"La storia come pensiero e come azione": Benedetto Croce e l'intellettuale militante
Il 20 novembre 1952, nella sua dimora napoletana, si spegneva colui che Gramsci definì "il papa laico": Benedetto Croce. La sua scomparsa segnò il tramonto di una figura d'intellettuale che, nell'attuale panorama culturale, emerge come paradigma da rimeditare.
Croce incarnò la sintesi tra speculazione filosofica e prassi civile. La sua "religione della libertà" trascese la dimensione teoretica per farsi azione nei frangenti cruciali della storia nazionale.
L'"antimanifesto" del 1925 ne costituisce l'espressione più nitida. Al tentativo del regime di edificare una religione statale - con l'avallo dell'ex sodale Gentile - Croce contrappose una concezione della libertà irriducibile a qualsiasi forma di statolatria.
La sua visione della storia come "storia della libertà" conserva una singolare pregnanza: un processo dialettico di progressi e regressioni, in cui ogni generazione è chiamata a rinnovare l'impegno per i valori liberali. Non acquisizione definitiva, dunque, ma compito perenne.
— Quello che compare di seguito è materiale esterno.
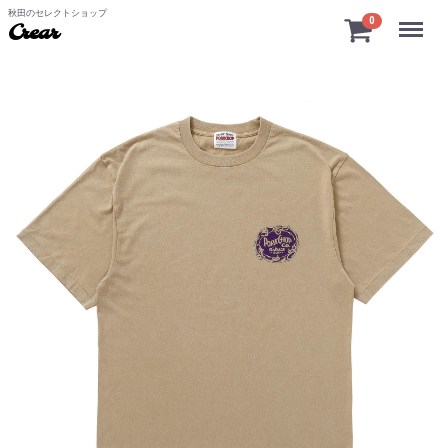
秋田のセレクトショップ
Menu
0
Crear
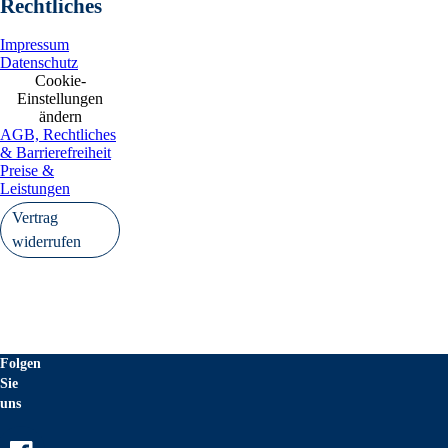
Rechtliches
Impressum
Datenschutz
Cookie-
Einstellungen
ändern
AGB, Rechtliches
& Barrierefreiheit
Preise &
Leistungen
Vertrag
widerrufen
Folgen
Sie
uns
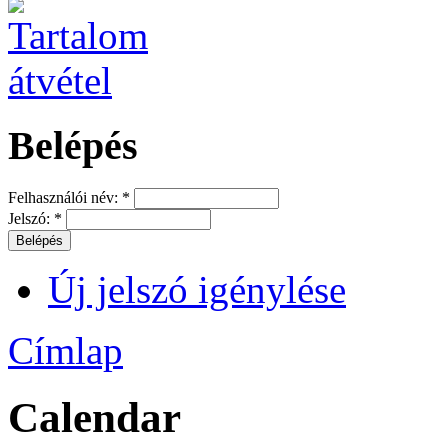
Belépés
Felhasználói név:
*
Jelszó:
*
Új jelszó igénylése
Címlap
Calendar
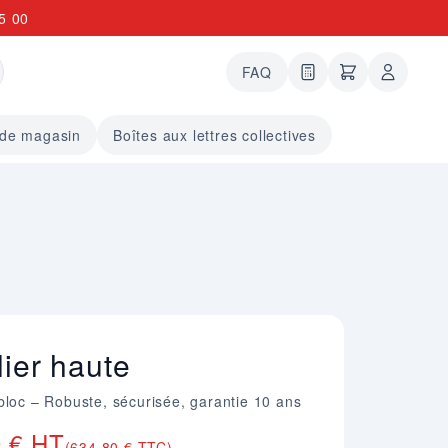
5 00
FAQ
0 articles dans le
undefined arti
 de magasin
Boîtes aux lettres collectives
lier haute
bloc – Robuste, sécurisée, garantie 10 ans
0 € HT
(634,80 € TTC)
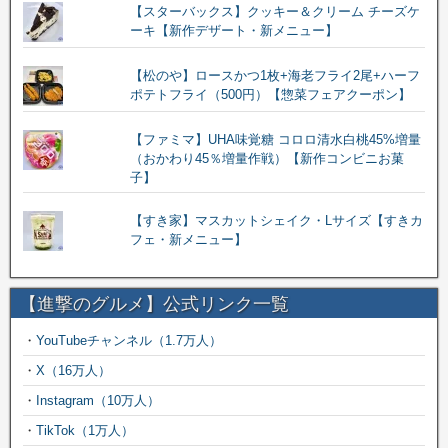
【スターバックス】クッキー＆クリーム チーズケ
ーキ【新作デザート・新メニュー】
【松のや】ロースかつ1枚+海老フライ2尾+ハーフ
ポテトフライ（500円）【惣菜フェアクーポン】
【ファミマ】UHA味覚糖 コロロ清水白桃45%増量
（おかわり45％増量作戦）【新作コンビニお菓
子】
【すき家】マスカットシェイク・Lサイズ【すきカ
フェ・新メニュー】
【進撃のグルメ】公式リンク一覧
・
YouTubeチャンネル（1.7万人）
・
X（16万人）
・
Instagram（10万人）
・
TikTok（1万人）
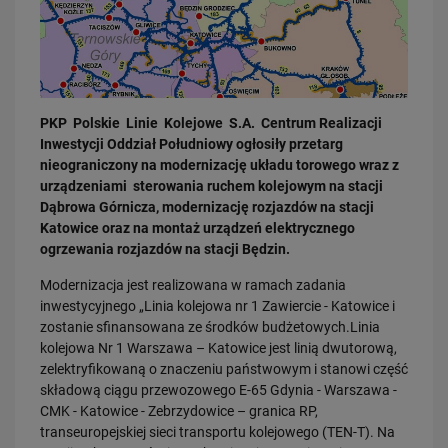
PKP Polskie Linie Kolejowe S.A. Centrum Realizacji
Inwestycji Oddział Południowy ogłosiły przetarg
nieograniczony na modernizację układu torowego wraz z
03.08.2026
urządzeniami sterowania ruchem kolejowym na stacji
Dzięki KPO kolej zmieniła Limanową
Dąbrowa Górnicza, modernizację rozjazdów na stacji
PRZECZYTAJ
Katowice oraz na montaż urządzeń elektrycznego
ogrzewania rozjazdów na stacji Będzin.
Modernizacja jest realizowana w ramach zadania
inwestycyjnego „Linia kolejowa nr 1 Zawiercie - Katowice i
zostanie sfinansowana ze środków budżetowych.Linia
kolejowa Nr 1 Warszawa – Katowice jest linią dwutorową,
zelektryfikowaną o znaczeniu państwowym i stanowi część
składową ciągu przewozowego E-65 Gdynia - Warszawa -
CMK - Katowice - Zebrzydowice – granica RP,
31.07.2026
transeuropejskiej sieci transportu kolejowego (TEN-T). Na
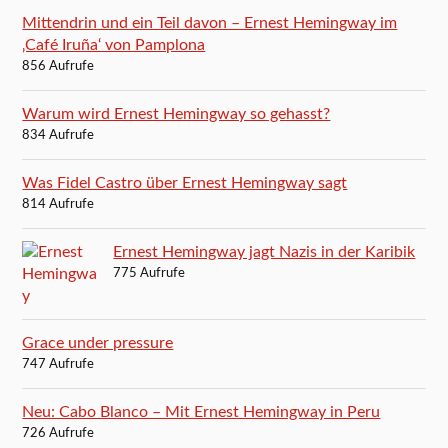
Mittendrin und ein Teil davon – Ernest Hemingway im
‚Café Iruña‘ von Pamplona
856 Aufrufe
Warum wird Ernest Hemingway so gehasst?
834 Aufrufe
Was Fidel Castro über Ernest Hemingway sagt
814 Aufrufe
Ernest Hemingway jagt Nazis in der Karibik
775 Aufrufe
Grace under pressure
747 Aufrufe
Neu: Cabo Blanco – Mit Ernest Hemingway in Peru
726 Aufrufe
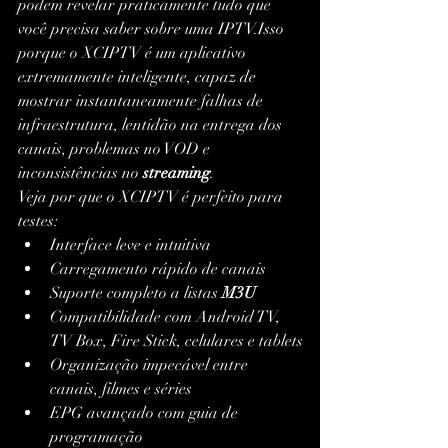
podem revelar praticamente tudo que 
você precisa saber sobre uma IPTV.Isso 
porque o XCIPTV é um aplicativo 
extremamente inteligente, capaz de 
mostrar instantaneamente falhas de 
infraestrutura, lentidão na entrega dos 
canais, problemas no VOD e 
inconsistências no 
streaming
.
Veja por que o XCIPTV é perfeito para 
testes:
Interface leve e intuitiva
Carregamento rápido de canais
Suporte completo a listas 
M3U
Compatibilidade com Android TV, 
TV Box, Fire Stick, celulares e tablets
Organização impecável entre 
canais, filmes e séries
EPG avançado com guia de 
programação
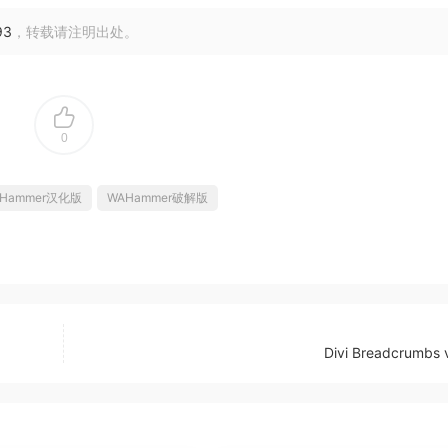
93
，转载请注明出处。
0
Hammer汉化版
WAHammer破解版
Divi Breadcrumbs 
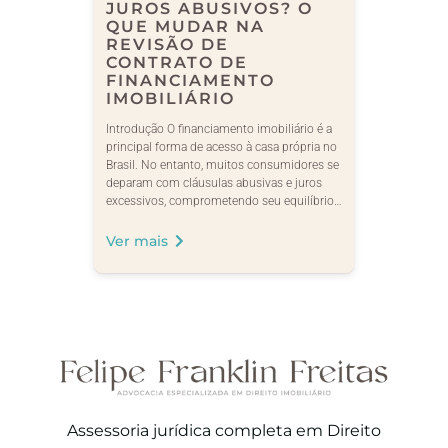
JUROS ABUSIVOS? O
QUE MUDAR NA
REVISÃO DE
CONTRATO DE
FINANCIAMENTO
IMOBILIÁRIO
Introdução O financiamento imobiliário é a
principal forma de acesso à casa própria no
Brasil. No entanto, muitos consumidores se
deparam com cláusulas abusivas e juros
excessivos, comprometendo seu equilíbrio…
Ver mais
Assessoria jurídica completa em Direito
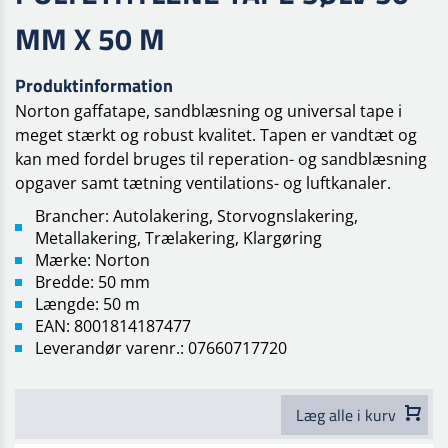
MM X 50 M
Produktinformation
Norton gaffatape, sandblæsning og u
niversal tape i
meget stærkt og robust kvalitet. T
apen er vandtæt og
kan med fordel bruges til reperation- og sandblæsning
opgaver samt tætning ventilations- og luftkanaler.
Brancher: Autolakering, Storvognslakering,
Metallakering, Trælakering, Klargøring
Mærke: Norton
Bredde: 50 mm
Længde: 50 m
EAN: 8001814187477
Leverandør varenr.: 07660717720
Læg alle i kurv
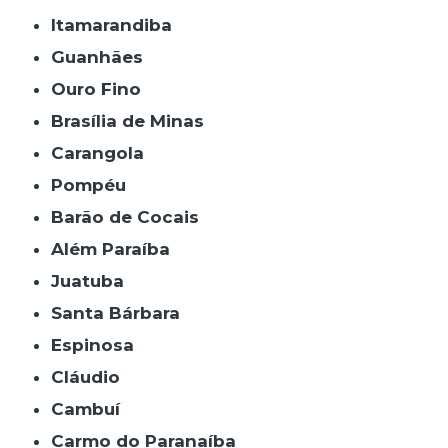
Itamarandiba
Guanhães
Ouro Fino
Brasília de Minas
Carangola
Pompéu
Barão de Cocais
Além Paraíba
Juatuba
Santa Bárbara
Espinosa
Cláudio
Cambuí
Carmo do Paranaíba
Il suo itinerario intellettuale attesta come il pensiero critico debba necessariamente tradursi in quella che egli stesso designava come "storiografia militante": una riflessione che illumina il presente e orienta l'agire.
In un'epoca di marginalizzazione del ruolo degli intellettuali e di risorgenti pulsioni autoritarie, la lezione di Croce - del filosofo che seppe opporsi nel momento più arduo - mantiene intatta la sua valenza.
Il suo lascito essenziale risiede forse proprio in questa unità di pensiero e azione che, nell'odierna dispersione, si staglia come paradigma necessario.